╭─ Data for analysis
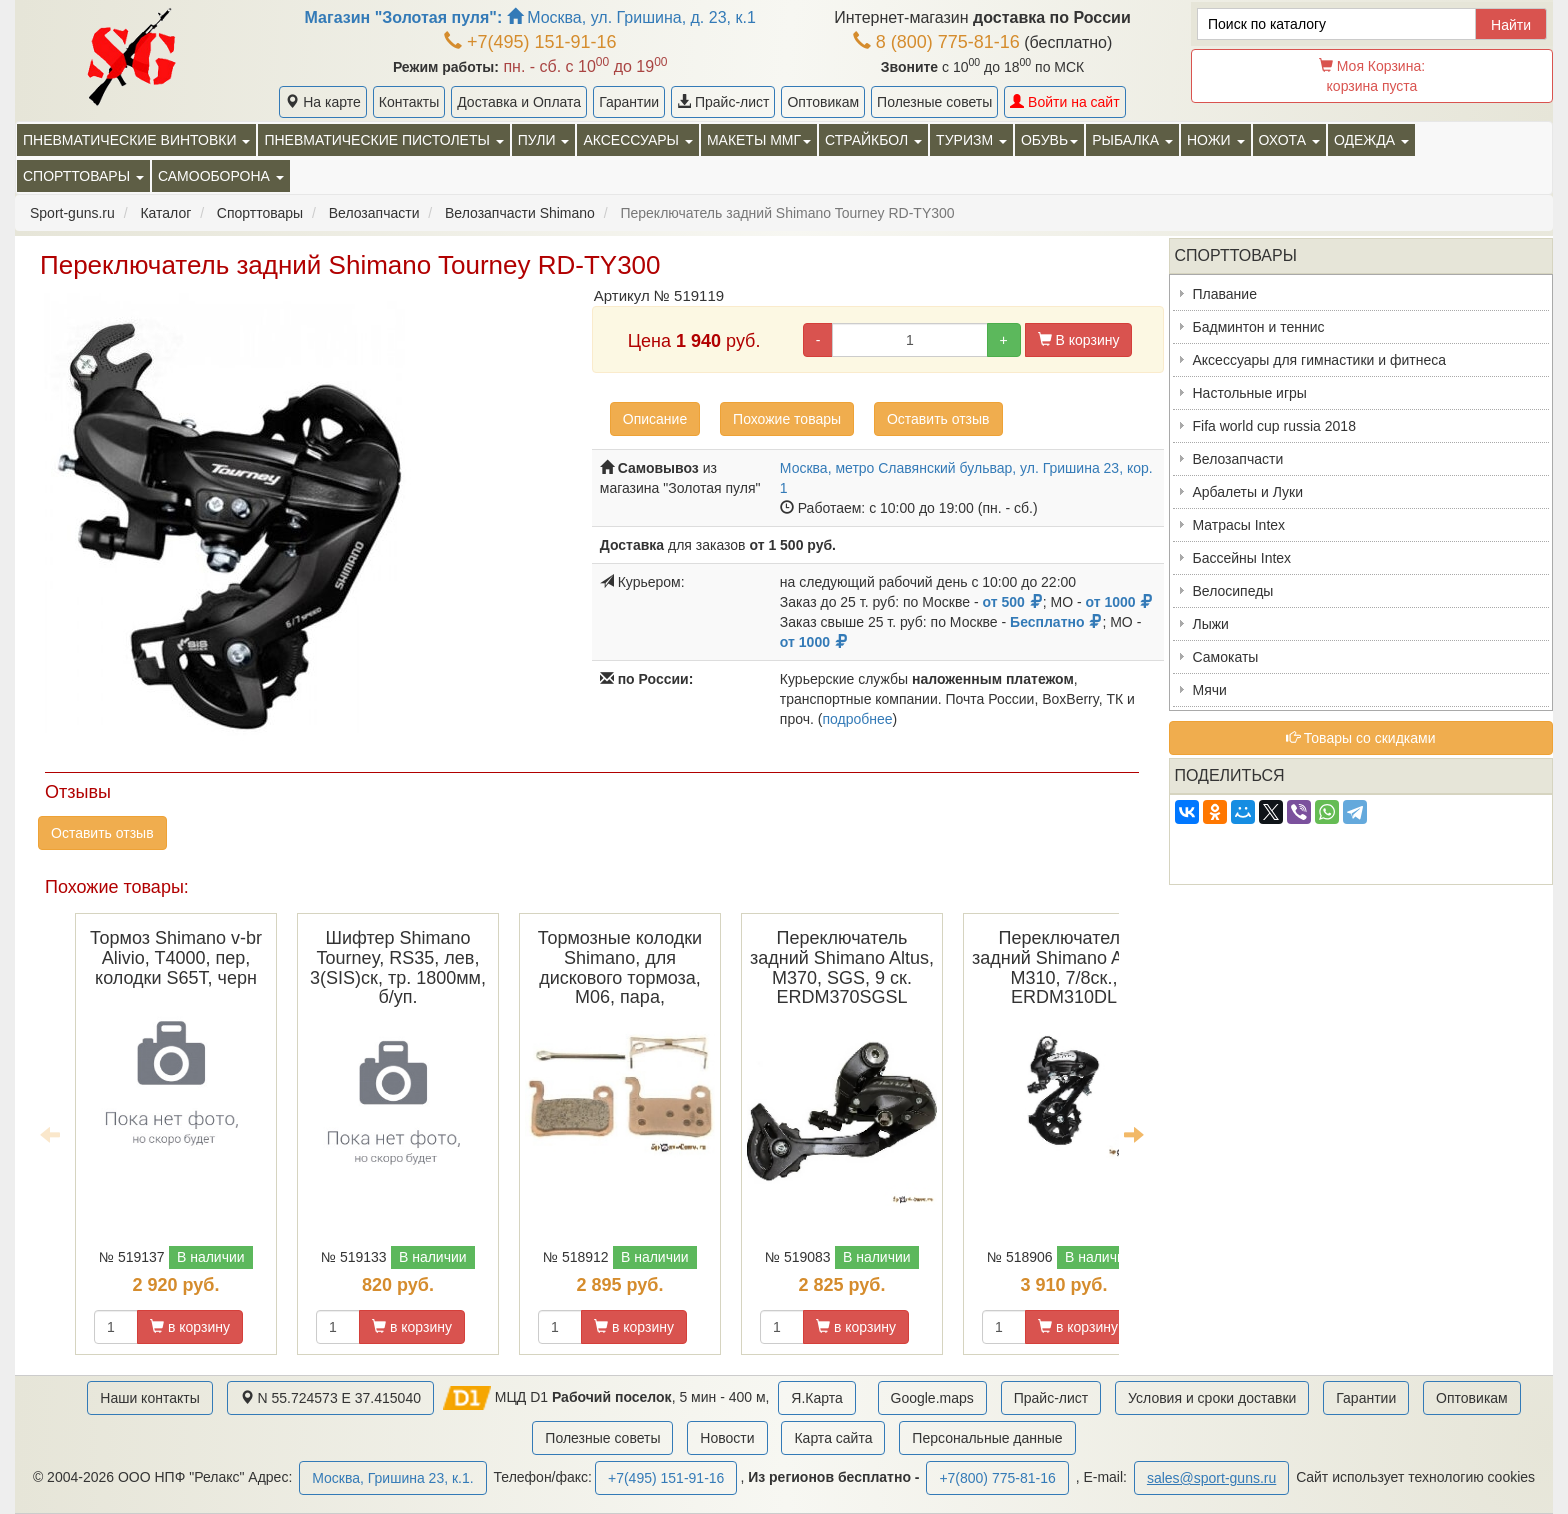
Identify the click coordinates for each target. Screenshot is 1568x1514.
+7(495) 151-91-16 (530, 42)
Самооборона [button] (221, 176)
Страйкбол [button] (873, 140)
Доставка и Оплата (519, 102)
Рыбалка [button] (1132, 140)
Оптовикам (823, 102)
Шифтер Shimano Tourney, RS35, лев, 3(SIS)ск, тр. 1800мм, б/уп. (398, 967)
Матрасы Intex (1239, 525)
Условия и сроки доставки (1212, 1398)
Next (1134, 1134)
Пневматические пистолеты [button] (383, 140)
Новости (727, 1438)
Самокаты (1226, 657)
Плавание (1225, 294)
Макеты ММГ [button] (759, 140)
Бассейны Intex (1242, 558)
╰─
> _Problem to work on_
Pictures stay out; everything else in the records gets copied exactly.

> _Task answer_
Identify the click coordinates for each target. Screenshot is 1568x1514.
+7(495) 151-91-16 (530, 42)
Самооборона [button] (221, 176)
Страйкбол [button] (873, 140)
Доставка и Оплата (519, 102)
Рыбалка [button] (1132, 140)
Оптовикам (823, 102)
Шифтер Shimano Tourney, RS35, лев, 3(SIS)ск, тр. 1800мм, б/уп. (398, 967)
Матрасы Intex (1239, 525)
Условия и сроки доставки (1212, 1398)
Next (1134, 1134)
Пневматические пистолеты [button] (383, 140)
Новости (727, 1438)
Самокаты (1226, 657)
Плавание (1225, 294)
Макеты ММГ [button] (759, 140)
Бассейны Intex (1242, 558)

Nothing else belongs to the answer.